Daisy knew too well the handsome, impatient face and the imperious, commanding voice.

“Miss Hurlhurst,” she called out, piteously, “I must see you for a few minutes. I shall die if you refuse me. My errand is one of almost life and death; if you knew how vitally important it was you would not refuse me,” she panted.

Pluma Hurlhurst laughed a little hard laugh that had no music in it.

“What would a hundred lives or deaths matter to me?” she said, contemptuously. “I would not listen to you ten minutes to-night if I actually knew it was to save your life,” cried the haughty beauty, stamping her slippered foot impatiently.

“It is for your own sake,” pleaded Daisy. “See, I kneel to you, Miss Hurlhurst. If you would not commit a crime, I implore you by all you hold sacred, to hear me––grant me but a few brief moments.”

“Not an instant,” cried Pluma, scornfully; “shut the door, Marie, and send that person from the house.”

“Oh, what shall I do!” cried Daisy, wringing her hands. “I am driven to the very verge of madness! Heaven pity me––the bitter consequence must fall upon your own head.”

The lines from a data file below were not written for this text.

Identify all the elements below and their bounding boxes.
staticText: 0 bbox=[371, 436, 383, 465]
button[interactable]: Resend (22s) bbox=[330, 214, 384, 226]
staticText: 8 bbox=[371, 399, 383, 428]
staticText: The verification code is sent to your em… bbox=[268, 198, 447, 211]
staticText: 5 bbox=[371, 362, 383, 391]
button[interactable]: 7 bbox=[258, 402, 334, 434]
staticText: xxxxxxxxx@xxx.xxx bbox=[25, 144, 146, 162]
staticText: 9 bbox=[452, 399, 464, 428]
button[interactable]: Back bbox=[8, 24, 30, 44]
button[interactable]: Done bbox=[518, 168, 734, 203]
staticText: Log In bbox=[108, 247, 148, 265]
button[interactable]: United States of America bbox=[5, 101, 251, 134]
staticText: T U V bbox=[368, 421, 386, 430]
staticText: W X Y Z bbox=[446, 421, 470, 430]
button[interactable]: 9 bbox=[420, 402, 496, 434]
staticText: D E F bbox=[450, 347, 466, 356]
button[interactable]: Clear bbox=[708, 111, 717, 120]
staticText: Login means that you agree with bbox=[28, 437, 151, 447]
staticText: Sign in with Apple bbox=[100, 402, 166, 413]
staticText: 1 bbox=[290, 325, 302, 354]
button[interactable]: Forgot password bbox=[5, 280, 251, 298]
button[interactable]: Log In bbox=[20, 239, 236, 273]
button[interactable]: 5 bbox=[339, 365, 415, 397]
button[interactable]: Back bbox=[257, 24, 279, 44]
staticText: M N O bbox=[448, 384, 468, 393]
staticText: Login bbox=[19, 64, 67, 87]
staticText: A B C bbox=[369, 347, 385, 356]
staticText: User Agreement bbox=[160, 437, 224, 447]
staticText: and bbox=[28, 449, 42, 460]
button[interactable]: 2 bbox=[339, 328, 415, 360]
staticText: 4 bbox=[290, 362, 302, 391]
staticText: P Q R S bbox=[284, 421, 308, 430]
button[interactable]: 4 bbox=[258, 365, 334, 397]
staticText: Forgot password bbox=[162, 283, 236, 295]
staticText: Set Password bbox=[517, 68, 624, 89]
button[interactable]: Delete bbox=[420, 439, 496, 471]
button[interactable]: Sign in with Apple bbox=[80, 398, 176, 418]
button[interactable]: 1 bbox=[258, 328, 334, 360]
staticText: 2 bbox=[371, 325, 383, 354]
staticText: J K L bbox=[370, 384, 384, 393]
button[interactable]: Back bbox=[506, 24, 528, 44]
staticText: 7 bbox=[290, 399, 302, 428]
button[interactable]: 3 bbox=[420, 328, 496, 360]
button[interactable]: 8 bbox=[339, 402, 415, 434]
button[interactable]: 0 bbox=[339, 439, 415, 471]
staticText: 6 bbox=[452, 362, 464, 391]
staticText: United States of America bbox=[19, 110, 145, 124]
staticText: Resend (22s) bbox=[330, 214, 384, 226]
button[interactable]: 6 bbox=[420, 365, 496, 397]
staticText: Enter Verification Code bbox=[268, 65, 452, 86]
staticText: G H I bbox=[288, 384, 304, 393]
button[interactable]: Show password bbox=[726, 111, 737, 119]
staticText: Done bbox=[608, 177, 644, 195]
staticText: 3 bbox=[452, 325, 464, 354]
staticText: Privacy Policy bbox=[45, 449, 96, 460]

She turned away with a low, bitter cry, as the maid slammed the heavy oaken door in her face.

“There is no other way for me to do,” she told herself, despairingly, “but to see Rex. I do not know how I am going to live through the ordeal of entering his presence––listening to his voice––knowing I bring him such a burden of woe––spoiling his life for the second time.”

She did not hear the door quietly reopen.

“I have heard all that has just passed, young lady,” said a kind voice close beside her. “I am extremely sorry for you––your case seems a pitiful one. I am sorry my daughter refused to see you; perhaps I can be of some assistance to you. I am Miss Hurlhurst’s father.”